## WORK TO BE COMPLETED
Every line of the material must be copied exactly, from the first to the last.

## SUPPLIED RECORDS
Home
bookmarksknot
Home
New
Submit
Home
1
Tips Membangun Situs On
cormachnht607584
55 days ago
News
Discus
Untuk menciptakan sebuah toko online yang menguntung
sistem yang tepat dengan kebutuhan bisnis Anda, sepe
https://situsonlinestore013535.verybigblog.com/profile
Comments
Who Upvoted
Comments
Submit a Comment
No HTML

## RESPONSE TO THIS TASK
Home
bookmarksknot
Home
New
Submit
Home
1
Tips Membangun Situs On
cormachnht607584
55 days ago
News
Discus
Untuk menciptakan sebuah toko online yang menguntung
sistem yang tepat dengan kebutuhan bisnis Anda, sepe
https://situsonlinestore013535.verybigblog.com/profile
Comments
Who Upvoted
Comments
Submit a Comment
No HTML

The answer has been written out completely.